One of the 110 rooms (media by JC)
First, the history:
The 88,000-square-foot, 110-room mansion was the home to Matilda Dodge Wilson, her second husband Alfred Wilson, and their four children. Can you imagine 110 rooms in one place of residence? You can only live in so many!
This behemoth of a residence is primarily due to the inspiration and the achievements of Matilda’s first husband, John F. Dodge, co-founder of the incredibly successful Dodge Bros Motor Car Company. John Dodge’s death in 1920 left Matilda as one of the world’s wealthiest women.
Building started in 1926 and finished in 1929 at the cost of 4 million dollars, which was no paltry sum at the time.
Matilda Dodge was involved in the home’s design, details, and furnishings, down to the switch covers.
Alfred Wilson was a wealthy lumber tycoon in his own right. You can see his “wood” signature throughout the home.
Most of the home was built with American materials and crafted by Americans, a detail that pleased Matilda.

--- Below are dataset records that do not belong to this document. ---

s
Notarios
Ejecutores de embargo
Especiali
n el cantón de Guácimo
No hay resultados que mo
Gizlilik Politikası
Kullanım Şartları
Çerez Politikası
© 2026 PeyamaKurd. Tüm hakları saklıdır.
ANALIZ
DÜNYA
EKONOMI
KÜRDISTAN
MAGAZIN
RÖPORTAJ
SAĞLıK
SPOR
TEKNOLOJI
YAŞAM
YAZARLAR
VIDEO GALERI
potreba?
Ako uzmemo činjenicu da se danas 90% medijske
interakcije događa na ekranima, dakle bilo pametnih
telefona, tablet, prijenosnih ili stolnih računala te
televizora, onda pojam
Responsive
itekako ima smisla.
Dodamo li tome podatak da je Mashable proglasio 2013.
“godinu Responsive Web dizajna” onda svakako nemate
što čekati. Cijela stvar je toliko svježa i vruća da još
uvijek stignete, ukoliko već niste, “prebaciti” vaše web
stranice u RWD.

The home’s building came at a time when wealthy industrialists sought out rural locations with wide-reaching scenic landscapes. This property was erected on 1820 acres of rural land.
In 1957, the Wilsons donated their residence, its collections, the estate’s 1,500 acres, and $2 million to found what would become Oakland University.

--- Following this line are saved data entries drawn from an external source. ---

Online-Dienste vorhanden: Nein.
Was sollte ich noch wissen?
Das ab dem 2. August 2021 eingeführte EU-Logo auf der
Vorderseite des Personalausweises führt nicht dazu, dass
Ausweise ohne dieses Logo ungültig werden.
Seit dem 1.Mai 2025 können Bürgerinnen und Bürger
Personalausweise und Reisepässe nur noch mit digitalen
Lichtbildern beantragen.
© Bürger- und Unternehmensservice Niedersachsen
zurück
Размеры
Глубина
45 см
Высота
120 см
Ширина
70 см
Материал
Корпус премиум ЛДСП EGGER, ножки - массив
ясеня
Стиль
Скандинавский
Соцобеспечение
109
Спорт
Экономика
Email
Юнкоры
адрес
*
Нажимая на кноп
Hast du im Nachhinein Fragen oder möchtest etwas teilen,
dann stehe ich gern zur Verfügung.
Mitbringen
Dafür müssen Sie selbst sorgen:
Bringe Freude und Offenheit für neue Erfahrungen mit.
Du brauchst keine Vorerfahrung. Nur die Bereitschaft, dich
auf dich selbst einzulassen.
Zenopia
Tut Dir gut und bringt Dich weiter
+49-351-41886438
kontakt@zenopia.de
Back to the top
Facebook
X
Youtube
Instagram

Typical Window View (media by JC)
Meadow Brook represents one of the finest examples of Tudor-revival architecture in America. This architectural style is English-inspired and flaunts natural materials like stone, brick, and wood. Tudor-inspired shingled roofs, asymmetrical styling, and tall multi-pane windows throughout the property. Matilda and Alfred were heavily influenced by their honeymoon trip to England and the large homes they toured. This inspiration can be felt and observed throughout the house with the superb craftsmanship, architectural detailing, and grand scale.
The house and property are a spectacle to see throughout all seasons, but my first memories always recollect the Christmas season. The house is dressed with countless decorations and no less than 50 Christmas trees. The trees are a work of art as they each have their unique decorations. To capture the attention of young children, the tour organizers have continued their scavenger hunt activity. This year’s task was to find several large paws (pictures of a dog’s foot) throughout the home. A few years ago, they were tasked with finding horses on random Christmas trees.

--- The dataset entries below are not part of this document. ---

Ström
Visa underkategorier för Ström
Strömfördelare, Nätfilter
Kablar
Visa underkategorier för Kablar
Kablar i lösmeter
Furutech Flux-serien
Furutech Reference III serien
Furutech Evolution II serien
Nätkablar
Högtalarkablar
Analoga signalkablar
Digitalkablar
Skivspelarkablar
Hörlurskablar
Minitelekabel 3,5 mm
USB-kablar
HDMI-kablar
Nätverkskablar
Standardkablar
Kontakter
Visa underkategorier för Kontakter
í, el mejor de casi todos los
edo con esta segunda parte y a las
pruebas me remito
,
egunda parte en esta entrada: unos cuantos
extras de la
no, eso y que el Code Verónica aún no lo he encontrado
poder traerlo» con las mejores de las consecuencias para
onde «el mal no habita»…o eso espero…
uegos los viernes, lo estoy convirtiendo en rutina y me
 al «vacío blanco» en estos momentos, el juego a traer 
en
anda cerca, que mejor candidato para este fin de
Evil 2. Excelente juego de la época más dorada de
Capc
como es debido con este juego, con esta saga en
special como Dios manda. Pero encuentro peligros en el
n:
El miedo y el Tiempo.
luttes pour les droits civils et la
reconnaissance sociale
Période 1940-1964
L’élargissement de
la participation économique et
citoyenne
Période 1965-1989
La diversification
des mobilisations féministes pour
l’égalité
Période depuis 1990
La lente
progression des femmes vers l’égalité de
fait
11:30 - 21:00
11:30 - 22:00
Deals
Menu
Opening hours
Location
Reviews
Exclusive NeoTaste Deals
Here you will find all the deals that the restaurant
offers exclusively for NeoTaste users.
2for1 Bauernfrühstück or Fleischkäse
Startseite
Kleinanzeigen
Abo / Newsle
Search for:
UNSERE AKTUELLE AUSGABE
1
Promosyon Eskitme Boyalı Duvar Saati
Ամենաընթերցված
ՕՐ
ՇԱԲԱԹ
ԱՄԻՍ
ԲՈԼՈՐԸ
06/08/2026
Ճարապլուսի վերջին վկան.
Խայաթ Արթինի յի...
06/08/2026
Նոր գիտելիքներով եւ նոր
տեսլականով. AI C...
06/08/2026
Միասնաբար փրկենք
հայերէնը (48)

Typical Bedroom (media by JC)
The pictures will not do this home justice. To say it is overwhelming would be an understatement. I would say this is “ridiculous” money. The children had entire dedicated wings in the home. These wings also had ample room for any guests the children wanted to entertain.
Bedroom (media by JC)
As mentioned earlier, Alfred was a lumber baron, and the amount of wood throughout this home is beyond describable. The details were impeccable, and the crafters have to be commended (I’m sure they were!)
Detailed Wooden Walls (media by JC)
Typical Bathroom (media by JC)
The building was built to last and is a true testament to the American craftsmen of the time. This is truly a destination worth experiencing, if ever in the state of Michigan.